A côté, sa coépouse fait la lessive. Entre deux rires, elle dit ceci : « Marcoussis est bon. Nous avons nos maris avec nous . Une fois qu’ils descendent du boulot, ils ne ressortent plus. Ici ce n’est pas comme avant où ils rentraient à des heures indues ». Mme Sawadogo dit sa joie d’avoir un chez soi. « Nous sommes à l’abri des bailleurs qui, à chaque fin de mois, se présentent pour réclamer les frais de location. Malheur à vous si vous cumulez des retards de loyers. Ils vous demandent sans pitié de libérer leur maison ». Quartier-chantier, « Marcoussis » offre du boulot aux ouvriers.

Les uns confectionnent des briques qu’ils vendent comme des petits pains. « Nous vendons la brique à 150 francs CFA. La barrique d’eau coûte entre 400 et 500 francs CFA. C’est cher. Et cela réduit notre marge bénéficiaire », précise M. Émile Kiendrébeogo. Les autres, constitués en groupe de charretiers transportent des cailloux sauvages : « nous cherchons notre pain quotidien », lance l’un d’entre eux.

Dans l’espace « Marcoussis », beaucoup de maisons restent pour le moment inoccupées. Selon l’imam des lieux, Salif Guigma, l’un des premiers habitants du village de Bissighin, « les gens construisent mais ils n’y emménagent pas. Peut-être attendent -ils la viabilisation de la zone. Ceux qui y résident sont des autochtones qui n’ont pas vendu leur terrain ». Les habitants de « Marcoussis » étaient, en majorité ou presque, tous des agriculteurs.

Où cultiver désormais ?

Avec le lotissement, les agriculteurs ont été dépossédés de leurs champs. Certains autochtones n’ont pas pu s’adapter à ce nouveau mode de vie. De ce fait, ils ont vendu leur parcelle, pour aller un peu plus loin créer un nouveau village. Les résidents font l’apprentissage d’autres activités de la vie urbaine. L’imam se réjouit de sa nouvelle vie, lui qui vivait dans cette localité « avant que le premier président du Burkina, Maurice Yaméogo ne soit à la tête de la Haute Volta d’hier dans les années 1960 ». Le lotissement était notre rêve de tous les jours. Nos enfants hériteront des parcelles », lance l’imam. Selon ce septuagénaire, pour les autochtones, la vie à « Marcoussis » se déroule toujours comme par le passé, tout le monde se connaît et s’entend.

Cependant les jeunes attendent un changement qualitatif. « Nous manquons de tout. L’eau courante, les infrastructures socio-sanitaires, les lieux de loisirs font défaut. Les voies ne sont pas encore tracées », souligne le jeune Moussa Nabolé. Les habitants ont du mal à s’approvisionner en eau potable. Quelques fontaines existent mais la plupart des « Marcoussiens » se ravitaillent en eau dans le quartier voisin de Kilwin au secteur n°21.
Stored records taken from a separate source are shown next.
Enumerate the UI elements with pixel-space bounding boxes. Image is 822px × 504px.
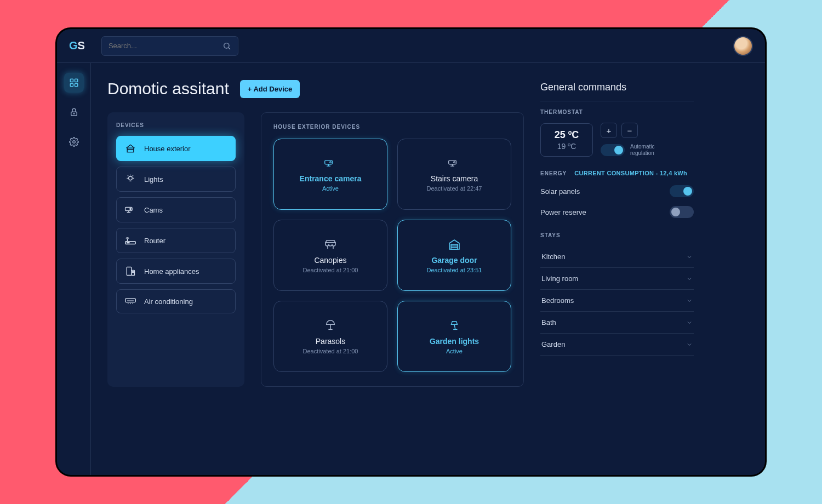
thermostat-minus-button[interactable]: − — [621, 123, 638, 138]
device-category-label: Home appliances — [144, 267, 199, 276]
svg-point-22 — [129, 242, 129, 243]
router-icon — [124, 235, 136, 246]
add-device-button[interactable]: + Add Device — [240, 80, 300, 98]
svg-rect-3 — [75, 79, 77, 82]
device-card-name: Stairs camera — [431, 174, 478, 183]
chevron-down-icon — [686, 319, 693, 326]
stay-item-bedrooms[interactable]: Bedrooms — [540, 290, 694, 312]
appliance-icon — [124, 266, 136, 277]
svg-rect-38 — [451, 244, 458, 249]
device-card-status: Deactivated at 21:00 — [303, 348, 358, 354]
svg-point-8 — [72, 141, 75, 144]
devices-panel: DEVICES House exteriorLightsCamsRouterHo… — [107, 112, 244, 387]
svg-point-7 — [73, 113, 75, 114]
stay-item-bath[interactable]: Bath — [540, 312, 694, 334]
thermostat-auto-label: Automatic regulation — [630, 144, 654, 157]
page-title: Domotic assitant — [107, 79, 229, 98]
thermostat-readout: 25 ºC 19 ºC — [540, 123, 593, 157]
device-card-status: Active — [446, 348, 463, 354]
energy-toggle[interactable] — [670, 185, 694, 197]
device-card-status: Deactivated at 22:47 — [427, 185, 482, 192]
logo-g: G — [69, 39, 78, 51]
svg-rect-27 — [125, 299, 136, 302]
stay-item-label: Bedrooms — [541, 296, 574, 305]
device-card-name: Garage door — [431, 256, 477, 265]
svg-point-33 — [330, 162, 332, 163]
thermostat-auto-toggle[interactable] — [601, 144, 625, 156]
svg-line-15 — [128, 175, 128, 176]
device-card-stairs-camera[interactable]: Stairs cameraDeactivated at 22:47 — [397, 139, 511, 210]
svg-rect-5 — [75, 84, 77, 87]
energy-toggle[interactable] — [670, 206, 694, 218]
nav-lock[interactable] — [64, 102, 84, 122]
device-category-house-exterior[interactable]: House exterior — [116, 136, 236, 161]
device-card-status: Deactivated at 21:00 — [303, 267, 358, 273]
stays-label: STAYS — [540, 232, 694, 238]
svg-rect-9 — [127, 148, 134, 152]
parasol-icon — [324, 319, 336, 331]
svg-rect-2 — [70, 79, 73, 82]
device-card-garden-lights[interactable]: Garden lightsActive — [397, 301, 511, 372]
thermostat-label: THERMOSTAT — [540, 109, 694, 115]
chevron-down-icon — [686, 254, 693, 260]
device-card-canopies[interactable]: CanopiesDeactivated at 21:00 — [273, 220, 387, 291]
devices-panel-label: DEVICES — [116, 122, 236, 128]
divider — [540, 101, 694, 101]
lightbulb-icon — [124, 174, 136, 185]
device-category-air-conditioning[interactable]: Air conditioning — [116, 289, 236, 313]
device-card-parasols[interactable]: ParasolsDeactivated at 21:00 — [273, 301, 387, 372]
devices-area: HOUSE EXTERIOR DEVICES Entrance cameraAc… — [261, 112, 524, 387]
chevron-down-icon — [686, 297, 693, 304]
logo-s: S — [78, 39, 85, 51]
camera-icon — [324, 158, 337, 169]
svg-point-19 — [130, 208, 131, 209]
canopy-icon — [324, 238, 337, 250]
chevron-down-icon — [686, 341, 693, 348]
camera-icon — [124, 204, 136, 215]
thermostat-plus-button[interactable]: + — [601, 123, 617, 138]
energy-item-label: Solar panels — [540, 187, 580, 196]
device-card-name: Entrance camera — [300, 174, 362, 183]
device-card-garage-door[interactable]: Garage doorDeactivated at 23:51 — [397, 220, 511, 291]
lamp-icon — [448, 319, 460, 331]
avatar[interactable] — [733, 36, 753, 56]
nav-settings[interactable] — [64, 132, 84, 152]
device-category-lights[interactable]: Lights — [116, 167, 236, 192]
device-category-home-appliances[interactable]: Home appliances — [116, 259, 236, 284]
device-category-cams[interactable]: Cams — [116, 197, 236, 222]
device-card-name: Parasols — [316, 337, 345, 346]
nav-rail — [57, 63, 91, 475]
stay-item-label: Bath — [541, 318, 556, 327]
svg-line-1 — [229, 48, 230, 49]
svg-rect-4 — [70, 84, 73, 87]
device-category-router[interactable]: Router — [116, 228, 236, 253]
app-frame: GS Do — [55, 27, 767, 477]
ac-icon — [124, 296, 136, 306]
device-card-status: Active — [322, 185, 339, 192]
svg-point-21 — [127, 242, 128, 243]
energy-item-power-reserve: Power reserve — [540, 206, 694, 218]
device-category-label: Air conditioning — [144, 297, 193, 306]
stay-item-kitchen[interactable]: Kitchen — [540, 246, 694, 268]
search-field[interactable] — [101, 36, 238, 56]
general-commands-title: General commands — [540, 82, 694, 93]
device-card-name: Canopies — [314, 256, 346, 265]
stay-item-label: Living room — [541, 274, 578, 283]
device-card-entrance-camera[interactable]: Entrance cameraActive — [273, 139, 387, 210]
stay-item-living-room[interactable]: Living room — [540, 268, 694, 290]
svg-point-11 — [129, 176, 133, 180]
thermostat-target: 19 ºC — [551, 142, 583, 151]
svg-line-16 — [133, 175, 133, 176]
search-input[interactable] — [109, 42, 222, 50]
stay-item-garden[interactable]: Garden — [540, 334, 694, 356]
search-icon[interactable] — [222, 42, 231, 50]
nav-dashboard[interactable] — [64, 73, 84, 93]
device-category-label: Lights — [144, 175, 163, 184]
house-icon — [124, 143, 136, 154]
devices-area-label: HOUSE EXTERIOR DEVICES — [273, 124, 511, 130]
energy-item-label: Power reserve — [540, 208, 586, 216]
device-card-status: Deactivated at 23:51 — [427, 267, 482, 273]
stay-item-label: Kitchen — [541, 253, 565, 261]
device-card-name: Garden lights — [430, 337, 479, 346]
camera-icon — [448, 158, 461, 169]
Quant aux infrastructures scolaires, trois écoles privées initient tant bien que mal les enfants aux savoirs du Blanc. L’école primaire privée de Bissighin (cinq classes), construite en banco est en état de délabrement. Son fondateur, Bruno Dabo, attend des autorités municipales un terrain pour mieux construire son école afin d’augmenter sa capacité d’accueil à plus de 280 élèves. A environ un kilomètre de ces lieux, l’école « des Bontés de l’Éternel » présente un standing plus proche des normes autorisées. Inachevée(il reste des travaux de finition), elle a un effectif de 73 élèves.
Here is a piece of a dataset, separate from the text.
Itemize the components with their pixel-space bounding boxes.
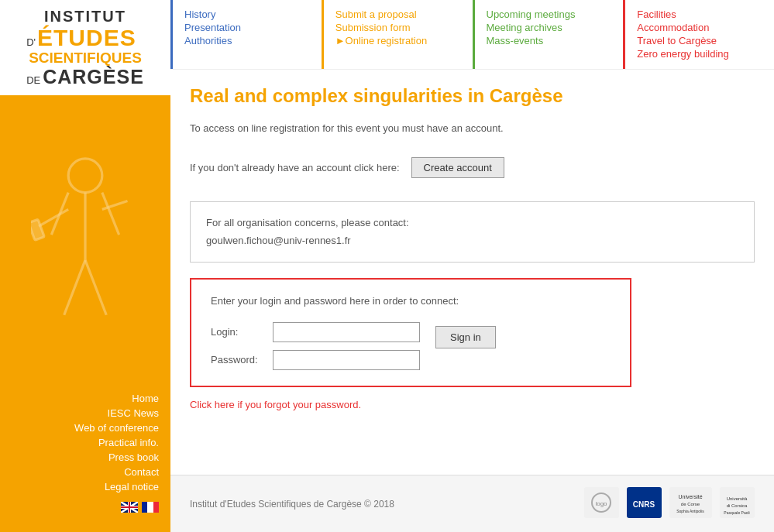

Pour le directeur de cette école, le pasteur Félix Ouédraogo, grâce à son établissement , beaucoup de gens sont venus s’installer dans ce quartier avec moins de crainte pour la scolarisation de leurs enfants. « Comme il y a une école à côté, je vais aménager » entend-t-il souvent dire dans la zone. Du point de vue comportement, les habitants traînent toujours des survivances rurales. La plupart des parents d’élèves sont des ouvriers ou des ex-cultivateurs, souligne M. Ouédraogo.
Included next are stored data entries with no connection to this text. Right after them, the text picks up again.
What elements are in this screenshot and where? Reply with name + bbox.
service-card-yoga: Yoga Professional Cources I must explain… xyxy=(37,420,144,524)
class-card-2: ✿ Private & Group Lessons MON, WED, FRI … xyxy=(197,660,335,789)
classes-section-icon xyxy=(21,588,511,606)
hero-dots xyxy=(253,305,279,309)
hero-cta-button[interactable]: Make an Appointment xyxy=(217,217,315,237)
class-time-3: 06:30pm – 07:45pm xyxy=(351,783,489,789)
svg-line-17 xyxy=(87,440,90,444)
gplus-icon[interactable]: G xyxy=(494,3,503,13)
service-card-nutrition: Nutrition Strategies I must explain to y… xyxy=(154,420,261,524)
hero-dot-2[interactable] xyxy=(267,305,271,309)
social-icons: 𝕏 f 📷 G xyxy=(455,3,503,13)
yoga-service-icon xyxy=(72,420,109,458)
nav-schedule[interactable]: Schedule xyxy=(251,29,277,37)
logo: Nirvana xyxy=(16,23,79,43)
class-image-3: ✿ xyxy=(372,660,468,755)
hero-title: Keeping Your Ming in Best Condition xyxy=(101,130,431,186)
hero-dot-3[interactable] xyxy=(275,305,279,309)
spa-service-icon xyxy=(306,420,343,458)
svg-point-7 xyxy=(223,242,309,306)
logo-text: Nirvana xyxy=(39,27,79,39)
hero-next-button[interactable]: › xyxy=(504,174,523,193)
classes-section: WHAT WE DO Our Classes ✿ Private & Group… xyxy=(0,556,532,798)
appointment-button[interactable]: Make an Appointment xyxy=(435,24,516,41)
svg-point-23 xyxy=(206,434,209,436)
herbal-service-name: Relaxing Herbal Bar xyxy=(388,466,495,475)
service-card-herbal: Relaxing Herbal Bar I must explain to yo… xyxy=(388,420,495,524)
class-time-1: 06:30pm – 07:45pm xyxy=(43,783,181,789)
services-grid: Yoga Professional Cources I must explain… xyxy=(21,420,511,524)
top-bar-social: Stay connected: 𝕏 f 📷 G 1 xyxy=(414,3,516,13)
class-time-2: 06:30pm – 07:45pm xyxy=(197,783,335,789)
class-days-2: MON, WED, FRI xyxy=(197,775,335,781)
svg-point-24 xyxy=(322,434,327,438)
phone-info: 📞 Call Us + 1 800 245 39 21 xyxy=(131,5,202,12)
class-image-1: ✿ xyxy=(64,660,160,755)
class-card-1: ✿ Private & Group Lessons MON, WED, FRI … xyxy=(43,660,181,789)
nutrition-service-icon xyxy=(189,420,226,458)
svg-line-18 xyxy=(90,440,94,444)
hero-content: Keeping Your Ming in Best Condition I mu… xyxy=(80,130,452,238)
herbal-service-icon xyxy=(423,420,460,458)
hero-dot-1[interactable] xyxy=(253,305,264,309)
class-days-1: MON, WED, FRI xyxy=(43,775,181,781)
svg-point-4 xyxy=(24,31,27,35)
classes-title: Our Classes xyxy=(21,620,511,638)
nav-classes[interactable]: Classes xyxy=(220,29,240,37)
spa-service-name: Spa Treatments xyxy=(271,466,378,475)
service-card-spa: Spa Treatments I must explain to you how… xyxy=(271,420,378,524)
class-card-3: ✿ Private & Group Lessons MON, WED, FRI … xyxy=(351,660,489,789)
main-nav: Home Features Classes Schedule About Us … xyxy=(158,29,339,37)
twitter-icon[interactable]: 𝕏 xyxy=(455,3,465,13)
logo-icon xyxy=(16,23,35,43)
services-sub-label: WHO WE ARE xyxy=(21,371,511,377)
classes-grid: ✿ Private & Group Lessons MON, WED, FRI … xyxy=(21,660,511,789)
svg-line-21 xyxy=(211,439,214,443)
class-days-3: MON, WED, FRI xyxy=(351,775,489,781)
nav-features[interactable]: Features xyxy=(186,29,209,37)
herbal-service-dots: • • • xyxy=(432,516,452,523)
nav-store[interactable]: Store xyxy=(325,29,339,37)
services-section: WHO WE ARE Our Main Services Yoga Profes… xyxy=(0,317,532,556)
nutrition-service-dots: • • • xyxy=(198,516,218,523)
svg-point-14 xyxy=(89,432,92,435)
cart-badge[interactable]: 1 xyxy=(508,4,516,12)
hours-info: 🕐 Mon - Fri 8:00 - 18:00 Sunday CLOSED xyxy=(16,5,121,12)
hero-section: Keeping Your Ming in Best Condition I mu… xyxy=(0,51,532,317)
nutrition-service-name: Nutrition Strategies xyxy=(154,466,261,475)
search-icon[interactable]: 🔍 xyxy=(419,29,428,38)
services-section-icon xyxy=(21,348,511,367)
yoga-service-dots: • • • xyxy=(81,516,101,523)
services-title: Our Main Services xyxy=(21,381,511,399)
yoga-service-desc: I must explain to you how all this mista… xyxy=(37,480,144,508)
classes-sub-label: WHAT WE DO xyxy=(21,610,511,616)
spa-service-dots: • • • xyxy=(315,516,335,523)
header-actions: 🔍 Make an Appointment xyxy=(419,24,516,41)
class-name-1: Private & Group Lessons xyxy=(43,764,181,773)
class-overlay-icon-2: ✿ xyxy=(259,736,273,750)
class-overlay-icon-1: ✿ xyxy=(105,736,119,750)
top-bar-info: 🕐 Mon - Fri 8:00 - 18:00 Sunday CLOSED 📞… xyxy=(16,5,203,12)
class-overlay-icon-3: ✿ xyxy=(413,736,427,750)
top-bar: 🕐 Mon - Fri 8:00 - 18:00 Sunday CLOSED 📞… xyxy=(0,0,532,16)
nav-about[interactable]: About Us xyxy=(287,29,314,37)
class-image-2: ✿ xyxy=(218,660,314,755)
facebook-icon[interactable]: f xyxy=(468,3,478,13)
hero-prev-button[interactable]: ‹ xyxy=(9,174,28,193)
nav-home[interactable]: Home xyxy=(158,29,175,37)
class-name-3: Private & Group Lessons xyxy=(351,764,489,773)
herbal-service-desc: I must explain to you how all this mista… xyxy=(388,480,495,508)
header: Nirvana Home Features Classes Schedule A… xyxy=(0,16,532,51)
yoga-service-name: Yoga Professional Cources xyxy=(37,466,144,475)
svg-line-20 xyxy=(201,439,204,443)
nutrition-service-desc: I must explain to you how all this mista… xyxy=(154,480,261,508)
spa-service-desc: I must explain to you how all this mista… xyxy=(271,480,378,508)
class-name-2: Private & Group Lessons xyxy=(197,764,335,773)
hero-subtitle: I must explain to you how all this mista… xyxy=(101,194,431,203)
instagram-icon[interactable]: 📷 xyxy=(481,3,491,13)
Dans leurs comportements, relève le pasteur, on sent toujours le rural. « On se croirait toujours au village », affirme-t-il en l’occurrence. Le changement viendra à n’en pas douter car des « allogènes » sont appelés à s’y installer, l’urbanisation approche à grands pas. Ceux-ci introduiront et diffuseront un mode de vie urbain au sein de la population. En ce moment-là, de nombreux « Marcoussiens » de Ouagadougou auront la nostalgie du passé rural et tranquille de leur quartier.